The Pennsylvania Office of the Attorney General has filed a motion appealing an arbitration panel’s decision to cut the state’s multibillion-dollar tobacco settlement by 60 percent next year.  The decision to shrink PA’s annual payment by $180 million has immediate impacts to some of the state’s health and human services programs.

The panel ruled on settlement payment disputes involving 15 states. Nine won favorable decisions, while the panel found six failed to properly enforce escrow settlement provisions involving “nonparticipating” manufacturers.

According to the Pennsylvania Office of the Budget, the reduction will occur in the state’s April 2014 Master Settlement Agreement (MSA) payment, which supports spending in the current year’s budget.  The reduction in funds will require the state to immediately freeze discretionary funding from the MSA, which will reduce funds for uncompensated care to hospitals, health research, life sciences greenhouses, and discretionary funds related to tobacco prevention and cessation programs.

Funding for services will continue without interruption for: individuals over 60 years of age who are receiving home and community-based services; individuals ages 16 to 65 with a disability who are employed with limited earnings and resources and enrolled in the Medical Assistance for Workers with Disabilities program; and Medical Assistance recipients receiving long-term care nursing facility services. The freeze will not impact Department of Aging programs or mandated components of tobacco use prevention, cessation and enforcement programs.

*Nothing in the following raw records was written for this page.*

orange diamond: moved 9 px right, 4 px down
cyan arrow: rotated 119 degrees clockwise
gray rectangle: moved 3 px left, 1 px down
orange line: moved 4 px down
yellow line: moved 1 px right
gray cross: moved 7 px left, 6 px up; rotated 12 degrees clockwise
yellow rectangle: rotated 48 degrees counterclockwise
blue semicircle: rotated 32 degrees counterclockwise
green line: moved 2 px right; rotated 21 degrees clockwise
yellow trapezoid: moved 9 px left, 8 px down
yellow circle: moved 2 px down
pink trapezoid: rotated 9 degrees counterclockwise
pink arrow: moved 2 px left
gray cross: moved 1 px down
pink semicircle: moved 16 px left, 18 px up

While the legal process continues, state officials have begun outreach to contractors and affected organizations to notify them of the impacts.  Without a resolution, the Governor and General Assembly will have to address the shortfall in the 2014-2015 budget.

The payment dispute with tobacco companies centers on whether Pennsylvania has fully followed the settlement agreement. Settlement participants Philip Morris USA Inc., R.J. Reynolds Tobacco Co. and Lorillard Tobacco Co. have challenged whether the state collected money from the sales of products made by competitors that did not join the pact.

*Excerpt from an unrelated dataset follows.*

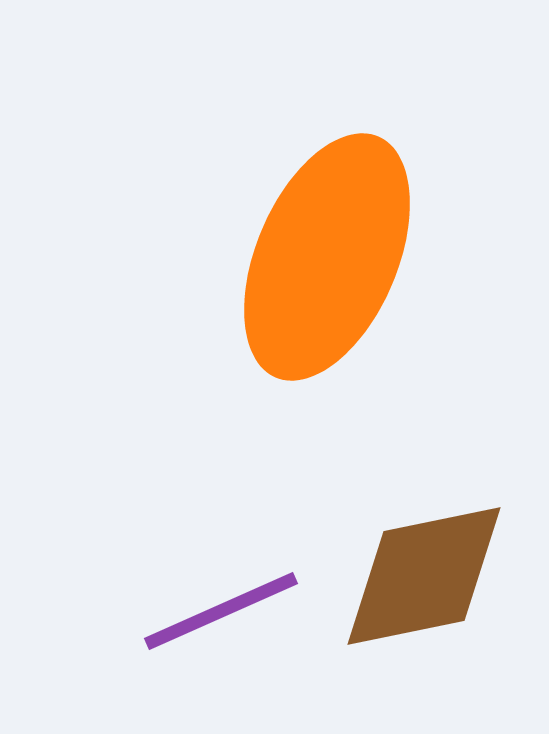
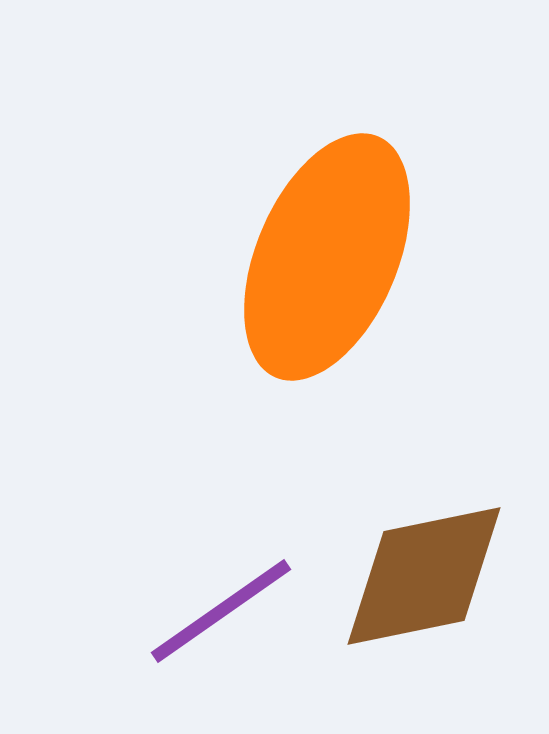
purple line: rotated 11 degrees counterclockwise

A provision in the settlement entitles participating companies to a reduction in their payments if they lose market share to competitors that did not join the agreement.  States were exempt from this reduction if they enacted and enforced a statute that imposed obligations on non-participating manufacturers doing business within their borders.

The tobacco companies claimed Pennsylvania failed to properly tax loose-leaf tobacco used in handmade cigarettes in 2003.  The arbitration panel of three former federal judges sided with the tobacco companies.  In its appeal, the Attorney General’s office argues the companies miscalculated the percentage of sales of roll-your-own tobacco, saying it represents just a fraction of the overall tobacco market.

Since signing the MSA with 45 other states on November 23, 1998, Pennsylvania has received $300 million a year.  Addressing claims from 2003, the panel of arbitrators ruled last month to shrink the payments by 60 percent to about $120 million a year.

In the MSA, the original participating manufacturers agreed to pay a minimum of $206 billion to the participating states over the first twenty-five years of the agreement for recovery of their tobacco-related health-care costs while exempting the companies from private tort liability regarding harm caused by tobacco use. In exchange, the companies agreed to curtail or cease certain tobacco marketing practices, as well as to pay, in perpetuity, various annual payments to the states to compensate them for some of the medical costs of caring for persons with smoking-related illnesses.

The money also funds an anti-smoking advocacy group called the American Legacy Foundation that is responsible for such campaigns as The Truth. The settlement dissolved the tobacco industry groups Tobacco Institute, the Center for Indoor Air Research, and the Council for Tobacco Research.